The Pembina Institute and Équiterre have released a blueprint for how the federal government can rapidly implement the buildings strategy laid out in the Pan-Canadian Framework on Clean Growth and Climate Change.
According to the report, homes and buildings represent nearly 12 per cent of the country’s overall carbon pollution, and more than one-quarter of energy-related greenhouse gas emissions. Low-carbon buildings are both a climate mitigation and a wealth creation opportunity. A suite of policies can support a transition to a low-carbon building stock, with energy efficiency leading the way.
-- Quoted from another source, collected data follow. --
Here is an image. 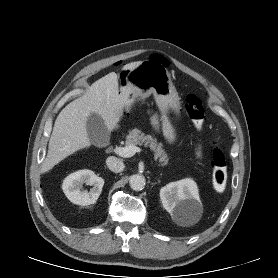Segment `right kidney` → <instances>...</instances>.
Listing matches in <instances>:
<instances>
[{"label":"right kidney","mask_w":278,"mask_h":278,"mask_svg":"<svg viewBox=\"0 0 278 278\" xmlns=\"http://www.w3.org/2000/svg\"><path fill=\"white\" fill-rule=\"evenodd\" d=\"M92 185L88 191H81L83 184ZM104 179L98 177L91 170H79L67 176L63 182L62 189L66 197L74 204L86 206L96 203L101 194Z\"/></svg>","instance_id":"1"}]
</instances>
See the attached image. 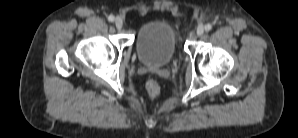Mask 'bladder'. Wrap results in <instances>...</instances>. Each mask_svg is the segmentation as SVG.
Masks as SVG:
<instances>
[{
  "label": "bladder",
  "mask_w": 298,
  "mask_h": 138,
  "mask_svg": "<svg viewBox=\"0 0 298 138\" xmlns=\"http://www.w3.org/2000/svg\"><path fill=\"white\" fill-rule=\"evenodd\" d=\"M178 33L169 21L155 19L143 24L135 39L139 60L148 66L162 67L174 57Z\"/></svg>",
  "instance_id": "31cf9c89"
}]
</instances>
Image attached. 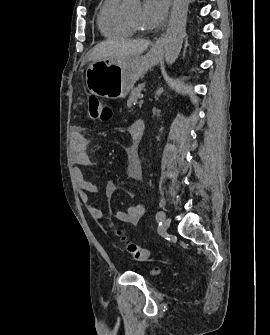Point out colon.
<instances>
[{
	"label": "colon",
	"mask_w": 270,
	"mask_h": 335,
	"mask_svg": "<svg viewBox=\"0 0 270 335\" xmlns=\"http://www.w3.org/2000/svg\"><path fill=\"white\" fill-rule=\"evenodd\" d=\"M87 114L93 121L98 120L99 122H107L111 115V110L104 104L103 100L96 96H91L89 98ZM113 228L121 242L124 244L126 251L133 259L137 261H145L149 258V252L146 248L128 241L120 228L116 226H113Z\"/></svg>",
	"instance_id": "colon-1"
}]
</instances>
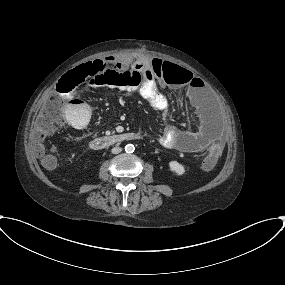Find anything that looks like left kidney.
<instances>
[{
    "mask_svg": "<svg viewBox=\"0 0 285 285\" xmlns=\"http://www.w3.org/2000/svg\"><path fill=\"white\" fill-rule=\"evenodd\" d=\"M169 168L171 172L175 173L178 176H181L185 173V168L177 161H170Z\"/></svg>",
    "mask_w": 285,
    "mask_h": 285,
    "instance_id": "obj_1",
    "label": "left kidney"
}]
</instances>
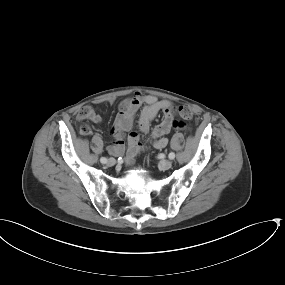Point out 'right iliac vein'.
Instances as JSON below:
<instances>
[{
    "instance_id": "obj_1",
    "label": "right iliac vein",
    "mask_w": 285,
    "mask_h": 285,
    "mask_svg": "<svg viewBox=\"0 0 285 285\" xmlns=\"http://www.w3.org/2000/svg\"><path fill=\"white\" fill-rule=\"evenodd\" d=\"M108 166H113L116 164V160L114 158H110L107 161Z\"/></svg>"
}]
</instances>
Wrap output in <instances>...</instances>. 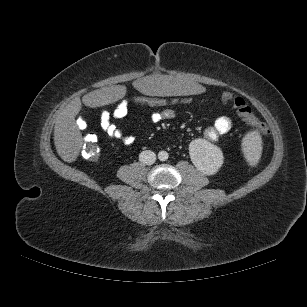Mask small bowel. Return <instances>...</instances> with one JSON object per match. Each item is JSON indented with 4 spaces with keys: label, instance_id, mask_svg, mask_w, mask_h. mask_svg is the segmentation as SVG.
<instances>
[{
    "label": "small bowel",
    "instance_id": "1",
    "mask_svg": "<svg viewBox=\"0 0 307 307\" xmlns=\"http://www.w3.org/2000/svg\"><path fill=\"white\" fill-rule=\"evenodd\" d=\"M128 112L121 109L116 112L103 110L100 116V126L106 135L110 138L117 139L125 145H131L135 141V137L131 134H126L115 120H121L127 116ZM175 117V111L171 108L153 111L150 119L154 123H159L164 120H171ZM232 127V120L227 116H220L216 119L214 125L205 130L204 136L209 141H217L220 136L228 133Z\"/></svg>",
    "mask_w": 307,
    "mask_h": 307
}]
</instances>
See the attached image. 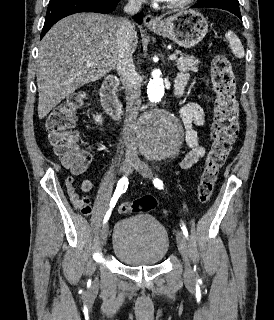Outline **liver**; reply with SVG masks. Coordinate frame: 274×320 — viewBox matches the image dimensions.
I'll return each instance as SVG.
<instances>
[{
	"instance_id": "6515ba94",
	"label": "liver",
	"mask_w": 274,
	"mask_h": 320,
	"mask_svg": "<svg viewBox=\"0 0 274 320\" xmlns=\"http://www.w3.org/2000/svg\"><path fill=\"white\" fill-rule=\"evenodd\" d=\"M119 20L106 14H73L47 32L38 48L39 120L81 86L115 70ZM136 44L137 38L132 42V52Z\"/></svg>"
}]
</instances>
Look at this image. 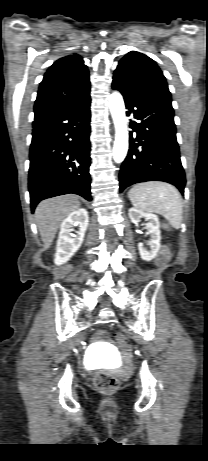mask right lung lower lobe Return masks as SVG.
Here are the masks:
<instances>
[{
	"label": "right lung lower lobe",
	"instance_id": "98d812e1",
	"mask_svg": "<svg viewBox=\"0 0 208 461\" xmlns=\"http://www.w3.org/2000/svg\"><path fill=\"white\" fill-rule=\"evenodd\" d=\"M90 95L34 118L28 189L31 210L46 198L74 193L91 201Z\"/></svg>",
	"mask_w": 208,
	"mask_h": 461
}]
</instances>
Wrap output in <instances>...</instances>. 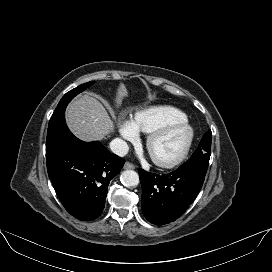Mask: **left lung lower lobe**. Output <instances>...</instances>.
Instances as JSON below:
<instances>
[{
  "mask_svg": "<svg viewBox=\"0 0 272 272\" xmlns=\"http://www.w3.org/2000/svg\"><path fill=\"white\" fill-rule=\"evenodd\" d=\"M209 157L190 158L177 170L159 175L139 169L142 185L141 207L153 224L175 221L193 203L209 165Z\"/></svg>",
  "mask_w": 272,
  "mask_h": 272,
  "instance_id": "obj_1",
  "label": "left lung lower lobe"
}]
</instances>
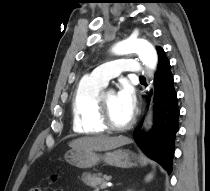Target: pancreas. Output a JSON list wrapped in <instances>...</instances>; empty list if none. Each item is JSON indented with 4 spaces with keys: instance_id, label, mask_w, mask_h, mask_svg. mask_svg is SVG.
I'll return each instance as SVG.
<instances>
[{
    "instance_id": "cf45deb5",
    "label": "pancreas",
    "mask_w": 210,
    "mask_h": 191,
    "mask_svg": "<svg viewBox=\"0 0 210 191\" xmlns=\"http://www.w3.org/2000/svg\"><path fill=\"white\" fill-rule=\"evenodd\" d=\"M110 179L111 177L106 175L103 177H100V175L96 174L91 175L89 173L82 175V181L91 188H94V191H99V189L106 188L107 181Z\"/></svg>"
}]
</instances>
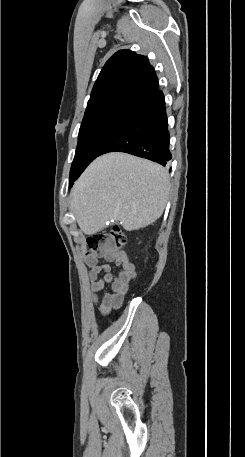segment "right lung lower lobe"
<instances>
[{
  "label": "right lung lower lobe",
  "mask_w": 245,
  "mask_h": 457,
  "mask_svg": "<svg viewBox=\"0 0 245 457\" xmlns=\"http://www.w3.org/2000/svg\"><path fill=\"white\" fill-rule=\"evenodd\" d=\"M125 152L165 166L171 159L169 132L162 91L156 90L139 100L104 145L99 156Z\"/></svg>",
  "instance_id": "right-lung-lower-lobe-1"
}]
</instances>
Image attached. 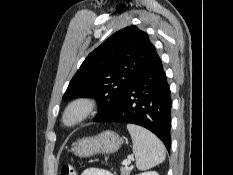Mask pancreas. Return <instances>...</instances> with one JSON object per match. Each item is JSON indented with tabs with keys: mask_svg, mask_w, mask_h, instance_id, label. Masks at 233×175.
<instances>
[{
	"mask_svg": "<svg viewBox=\"0 0 233 175\" xmlns=\"http://www.w3.org/2000/svg\"><path fill=\"white\" fill-rule=\"evenodd\" d=\"M131 169L128 167H121V175H129Z\"/></svg>",
	"mask_w": 233,
	"mask_h": 175,
	"instance_id": "pancreas-1",
	"label": "pancreas"
}]
</instances>
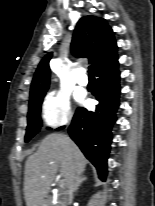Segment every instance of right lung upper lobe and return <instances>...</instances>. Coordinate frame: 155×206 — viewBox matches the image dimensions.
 Returning a JSON list of instances; mask_svg holds the SVG:
<instances>
[{"instance_id":"right-lung-upper-lobe-1","label":"right lung upper lobe","mask_w":155,"mask_h":206,"mask_svg":"<svg viewBox=\"0 0 155 206\" xmlns=\"http://www.w3.org/2000/svg\"><path fill=\"white\" fill-rule=\"evenodd\" d=\"M71 51L76 57L89 58L96 75L118 58L112 29L104 19L95 16H85L79 20L74 31ZM51 57L52 53H48L40 62L32 81L30 97L48 89Z\"/></svg>"}]
</instances>
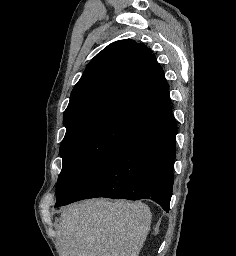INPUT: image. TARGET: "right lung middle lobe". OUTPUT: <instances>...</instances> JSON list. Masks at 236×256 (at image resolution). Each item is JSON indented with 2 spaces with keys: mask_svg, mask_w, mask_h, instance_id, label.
Returning <instances> with one entry per match:
<instances>
[{
  "mask_svg": "<svg viewBox=\"0 0 236 256\" xmlns=\"http://www.w3.org/2000/svg\"><path fill=\"white\" fill-rule=\"evenodd\" d=\"M147 124L131 114L113 112L66 128L60 146L63 166L56 202L66 200L105 158Z\"/></svg>",
  "mask_w": 236,
  "mask_h": 256,
  "instance_id": "obj_1",
  "label": "right lung middle lobe"
}]
</instances>
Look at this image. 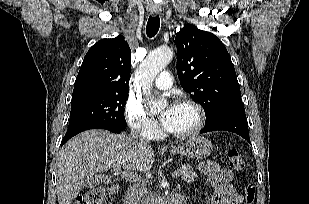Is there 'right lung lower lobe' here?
<instances>
[{
    "instance_id": "1",
    "label": "right lung lower lobe",
    "mask_w": 309,
    "mask_h": 204,
    "mask_svg": "<svg viewBox=\"0 0 309 204\" xmlns=\"http://www.w3.org/2000/svg\"><path fill=\"white\" fill-rule=\"evenodd\" d=\"M89 129H106V130H109L111 132H114V133H120L122 132L123 130H120V129H116V128H113V127H109V126H106V125H102V124H98V123H86V124H81V125H78V126H75L73 128H69L62 140V143H61V146L66 143L71 137L75 136L76 134L80 133V132H83V131H86V130H89Z\"/></svg>"
}]
</instances>
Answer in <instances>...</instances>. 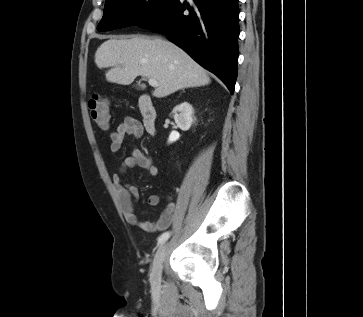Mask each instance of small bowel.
<instances>
[{
    "label": "small bowel",
    "mask_w": 363,
    "mask_h": 317,
    "mask_svg": "<svg viewBox=\"0 0 363 317\" xmlns=\"http://www.w3.org/2000/svg\"><path fill=\"white\" fill-rule=\"evenodd\" d=\"M143 134L144 127L142 123L132 117H126L117 129L110 134V149L113 153H117L121 150L126 135H132L134 138L140 139L143 137ZM134 167L145 169L150 176H156L158 174V168L154 164L152 158L139 149H134L130 156L124 158L120 165L119 172L113 174L112 183L117 192L119 204L126 221L134 226H139L152 232L167 229L171 225L177 210V204L173 201H169L166 204L156 221L141 222L138 219L133 207L132 199L138 197L139 190L134 185H123L121 183V175L124 174L126 170ZM159 202L160 197L157 194H152L147 199L149 206H156Z\"/></svg>",
    "instance_id": "1"
}]
</instances>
The report makes several recommendations, including:
- Set a Pan-Canadian target of 30 per cent less energy consumption in the existing building stock below 2005 levels, by 2030, with recognition of the need to achieve complete decarbonization of the building sector;
- Set a Pan-Canadian target that all new construction be net-zero energy ready by 2030. (The Pan-Canadian Framework calls for a net-zero energy ready National Energy Code for Buildings by 2030);
- Launch and manage a large-scale loan guarantee program to backstop investments in key building retrofit initiatives;
- Develop and release the net-zero energy ready energy code as early as 2020, to incent early adopters, and consider funding net-zero certification schemes;
- Fund the third-party publication of a scorecard that assesses the performance of Canadian provinces and large municipalities against key metrics (buildings policies and results); and
- Strike an explicit partnership with the provinces to adopt and report on these goals. Access to federal funding for building renewal should be contingent, in part or in whole, on provincial governments implementing the necessary policies.